Malibu’s Franklin Fire torched over 4,000 acres this week in one of the country’s most expensive housing markets, putting more pressure on homeowners insurance premiums in a state that is already facing an insurance crisis. What will happen to insurance costs in California now?

The Franklin Fire is now 30% contained, the city of Malibu said in an update Thursday evening. The city also said that 12 structures were destroyed, including 6 single-family homes, and 11 were damaged (10 single-family homes and 1 outbuilding). Approximately 66% of residents have been allowed to return to their homes, while 1,600 remain under evacuation orders. But those numbers don’t tell the whole story.

“Anytime you have a fire in an area, the insurance carriers immediately stop writing business in that area, but then for years afterward, the appetite to come back in and ensure in that area dries up,” said Paul Scalone, a San Diego-based realtor and insurance agent with Dignified Insurance Services.
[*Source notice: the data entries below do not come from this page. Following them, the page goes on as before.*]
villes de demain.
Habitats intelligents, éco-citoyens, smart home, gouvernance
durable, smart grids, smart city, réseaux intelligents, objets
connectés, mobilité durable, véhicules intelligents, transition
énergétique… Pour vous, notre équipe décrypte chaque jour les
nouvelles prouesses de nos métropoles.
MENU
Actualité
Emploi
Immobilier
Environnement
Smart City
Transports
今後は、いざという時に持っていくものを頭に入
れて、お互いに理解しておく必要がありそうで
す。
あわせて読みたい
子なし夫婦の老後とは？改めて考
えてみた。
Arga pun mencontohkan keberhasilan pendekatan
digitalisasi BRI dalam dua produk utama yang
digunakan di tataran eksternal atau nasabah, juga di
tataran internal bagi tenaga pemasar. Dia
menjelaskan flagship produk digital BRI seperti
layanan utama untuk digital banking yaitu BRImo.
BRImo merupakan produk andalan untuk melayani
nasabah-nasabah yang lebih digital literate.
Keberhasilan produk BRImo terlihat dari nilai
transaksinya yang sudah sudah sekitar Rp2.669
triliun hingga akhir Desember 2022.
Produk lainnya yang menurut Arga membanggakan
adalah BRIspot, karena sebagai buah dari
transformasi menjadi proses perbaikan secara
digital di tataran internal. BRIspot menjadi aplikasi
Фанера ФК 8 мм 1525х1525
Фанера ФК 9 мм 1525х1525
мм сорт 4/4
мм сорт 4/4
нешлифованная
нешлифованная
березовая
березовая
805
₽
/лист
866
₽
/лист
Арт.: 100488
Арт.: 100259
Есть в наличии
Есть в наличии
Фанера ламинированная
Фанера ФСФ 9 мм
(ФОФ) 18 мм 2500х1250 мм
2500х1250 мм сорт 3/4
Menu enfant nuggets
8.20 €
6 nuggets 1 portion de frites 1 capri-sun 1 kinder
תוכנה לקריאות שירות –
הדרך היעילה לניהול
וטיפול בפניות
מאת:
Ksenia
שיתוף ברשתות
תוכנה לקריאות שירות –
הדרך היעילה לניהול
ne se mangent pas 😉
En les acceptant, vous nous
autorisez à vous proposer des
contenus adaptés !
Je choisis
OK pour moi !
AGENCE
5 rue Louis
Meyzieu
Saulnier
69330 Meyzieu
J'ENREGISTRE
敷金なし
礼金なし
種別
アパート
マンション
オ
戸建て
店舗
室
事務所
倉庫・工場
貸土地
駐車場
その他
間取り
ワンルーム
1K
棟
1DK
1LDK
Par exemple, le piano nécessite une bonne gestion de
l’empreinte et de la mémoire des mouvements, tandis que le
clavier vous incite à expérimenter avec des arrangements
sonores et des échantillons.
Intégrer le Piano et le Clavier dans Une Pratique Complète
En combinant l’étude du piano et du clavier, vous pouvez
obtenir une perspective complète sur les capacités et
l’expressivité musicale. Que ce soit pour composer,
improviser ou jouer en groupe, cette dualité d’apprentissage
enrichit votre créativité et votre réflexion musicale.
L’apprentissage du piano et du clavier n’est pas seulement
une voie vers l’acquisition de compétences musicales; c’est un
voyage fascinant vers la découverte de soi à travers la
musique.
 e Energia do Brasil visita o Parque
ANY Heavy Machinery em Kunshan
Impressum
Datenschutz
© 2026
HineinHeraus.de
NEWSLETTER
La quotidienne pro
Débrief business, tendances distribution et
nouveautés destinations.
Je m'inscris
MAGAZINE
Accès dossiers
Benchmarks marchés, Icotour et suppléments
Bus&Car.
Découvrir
“An example of that is the 2003 Scripps Ranch wildfire, and still, to this day, getting insurance in that area is extremely difficult for both condos and single-family homes. Malibu is unique because the homes that are up there are ultra high-value homes, and they’re already costing $100,000 a year for fire insurance if they’re insurable.”

Other previous wildfires, including the Ventura Wildfire in November, have led to more than one million acres being burned by wildfires in California in 2024, according to CAL FIRE. As of Dec. 13, there have been 7,928 wildfires, one fatality and nearly 2,100 structures damaged or destroyed. 

“​​I think with areas like that that do experience a major wildfire event, you immediately see it becoming harder and harder to secure insurance, and the costs go up,” said Scalone.

Scalone continued, “People are still going to continue to want to live [in Malibu]. The individuals who are able to purchase and live in the area have the means to do it, so I think what we might see eventually is individuals electing to either self-insure or carry the amount of insurance that they feel they need to be able to sleep at night, so just like catastrophe type insurance.”

Scalone added that the California FAIR Plan, which provides basic fire insurance coverage to high-risk properties that regular insurance agencies refuse, is often the “insurer of last resort” since it provides up to $3 million in coverage for residential properties. But that price doesn’t cover much in the celebrity and luxury home hub. 

“Some of these homes in Malibu probably cost $3 million just to build, if not more. So that doesn’t leave much for personal belongings or things of that nature. And that kind of gets back into maybe people will purchase a $3 million FAIR Plan, and if anything happens that the FAIR Plan is not going to cover, they’ll have to come in and pay for out of pocket,” Scalone added. 

The California FAIR Plan Association could not be reached for an interview, but shared a statement: “The California FAIR Plan Association closely monitors developments that could impact California’s insurance marketplace, including wildfires. As the state’s independent, not-for-profit ‘insurer of last resort,’ we are committed to ensuring all Californians have access to basic property coverage when they are unable to obtain it through the traditional marketplace.”

High insurance rates have been an issue for years in California, says Janet Ruiz, director of strategic communication for the Insurance Information Institute (Triple-I). Ruiz says that much of California’s problem is related to a 1988 measure – Proposition 103 – that constrains insurers’ ability to insure property in the state profitably.

“One particular fire won’t necessarily be a factor that changes insurance rates. We do see fires in Malibu from time to time. So the insurance companies work with the California Department of Insurance to set rates that are appropriate for the risk…it’s over time that insurance companies go to the Department of Insurance to make sure that they’re collecting adequate premiums.

“In the past that has been an issue in California due to Prop. 103, however, the Department of Insurance has been working steadfastly all year on their Sustainable Insurance Program to determine adequate rates,” Ruiz added.